Ma la nostra esperienza ci ha anche fatto incontrare manager di successo, ai vertici nelle loro organizzazioni, caratterizzati da un’intelligenza emotiva molto bassa. Poco attenti a quanto accade attorno a loro a livello relazionale e unicamente concentrati sugli obiettivi di business. Di fronte a queste situazioni è lecito chiedersi: è davvero indispensabile l’intelligenza emotiva?

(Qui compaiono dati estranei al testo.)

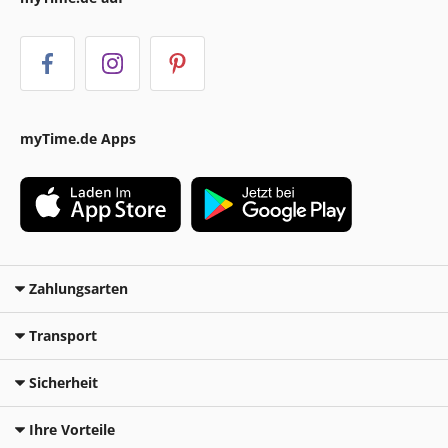
myTime.de Apps
Zahlungsarten
Transport
Sicherheit
Ihre Vorteile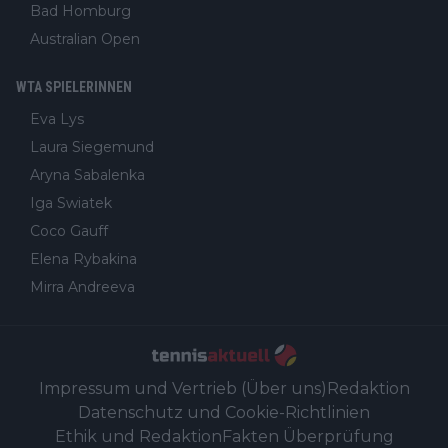
Bad Homburg
Australian Open
WTA SPIELERINNEN
Eva Lys
Laura Siegemund
Aryna Sabalenka
Iga Swiatek
Coco Gauff
Elena Rybakina
Mirra Andreeva
Impressum und Vertrieb (Über uns)
Redaktion
Datenschutz und Cookie-Richtlinien
Ethik und Redaktion
Fakten Überprüfung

Per rispondere a questa domanda bisogna aprire una breve riflessione sulla cultura organizzativa e sui modelli di leadership. I modelli culturali cambiano ma in genere cambiano molto lentamente. Oggi sempre meno persone sono disposte ad accettare di essere guidate attraverso metodi autoritari, è cambiata la società, sono cambiati i modelli educativi all’interno delle famiglie, abbiamo speso molte parole per far comprendere la differenza tra autoritarismo e autorevolezza, e possiamo dire che questo è un dato in larghissima misura compreso e condiviso. Ma quante persone amano ancora l’uomo forte al comando?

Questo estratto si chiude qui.